ASSIGNMENT.
Your task is to reproduce exactly the lines from the one containing "Detect and mask" through the last line below, both ends included, and nothing else, with no pictures.

INPUT.
-- Opening Marker --

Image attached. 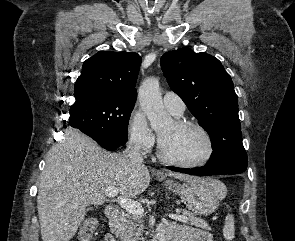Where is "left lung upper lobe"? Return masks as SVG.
<instances>
[{
    "label": "left lung upper lobe",
    "instance_id": "5c2ea615",
    "mask_svg": "<svg viewBox=\"0 0 295 241\" xmlns=\"http://www.w3.org/2000/svg\"><path fill=\"white\" fill-rule=\"evenodd\" d=\"M161 67L171 89L210 136L213 152L207 165L245 171L238 98L220 61L182 48L163 54Z\"/></svg>",
    "mask_w": 295,
    "mask_h": 241
}]
</instances>
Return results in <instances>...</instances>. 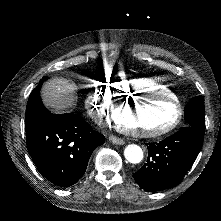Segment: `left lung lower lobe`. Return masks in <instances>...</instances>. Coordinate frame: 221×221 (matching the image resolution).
<instances>
[{
	"mask_svg": "<svg viewBox=\"0 0 221 221\" xmlns=\"http://www.w3.org/2000/svg\"><path fill=\"white\" fill-rule=\"evenodd\" d=\"M203 139L204 131L187 125L159 143H147V163L133 174L135 181L150 192L180 184L198 156Z\"/></svg>",
	"mask_w": 221,
	"mask_h": 221,
	"instance_id": "left-lung-lower-lobe-1",
	"label": "left lung lower lobe"
}]
</instances>
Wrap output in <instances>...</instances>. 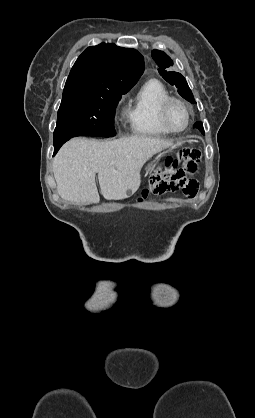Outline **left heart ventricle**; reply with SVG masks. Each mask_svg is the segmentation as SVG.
Instances as JSON below:
<instances>
[{
	"mask_svg": "<svg viewBox=\"0 0 255 418\" xmlns=\"http://www.w3.org/2000/svg\"><path fill=\"white\" fill-rule=\"evenodd\" d=\"M168 121L173 128L182 129L187 122L185 108L178 103H173L168 112Z\"/></svg>",
	"mask_w": 255,
	"mask_h": 418,
	"instance_id": "left-heart-ventricle-1",
	"label": "left heart ventricle"
}]
</instances>
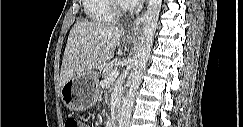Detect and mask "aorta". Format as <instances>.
I'll return each instance as SVG.
<instances>
[{
	"mask_svg": "<svg viewBox=\"0 0 243 127\" xmlns=\"http://www.w3.org/2000/svg\"><path fill=\"white\" fill-rule=\"evenodd\" d=\"M162 0H149L142 28L141 42L135 62L134 75L119 112L118 127H129L131 110L136 92L141 84L143 73L150 55L153 38L161 10Z\"/></svg>",
	"mask_w": 243,
	"mask_h": 127,
	"instance_id": "aorta-1",
	"label": "aorta"
}]
</instances>
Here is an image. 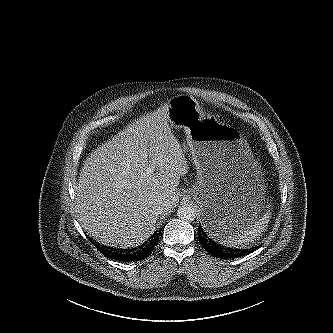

-- Closing Marker --

EXERCISE OUTPUT.
Detect and mask "aorta". Format as <instances>.
I'll return each instance as SVG.
<instances>
[{
	"mask_svg": "<svg viewBox=\"0 0 243 127\" xmlns=\"http://www.w3.org/2000/svg\"><path fill=\"white\" fill-rule=\"evenodd\" d=\"M162 0H149L142 28L141 42L135 62L134 75L119 112L118 127H129L131 110L136 92L141 84L143 73L150 55L153 38L161 10Z\"/></svg>",
	"mask_w": 243,
	"mask_h": 127,
	"instance_id": "aorta-1",
	"label": "aorta"
}]
</instances>
Here is an image. 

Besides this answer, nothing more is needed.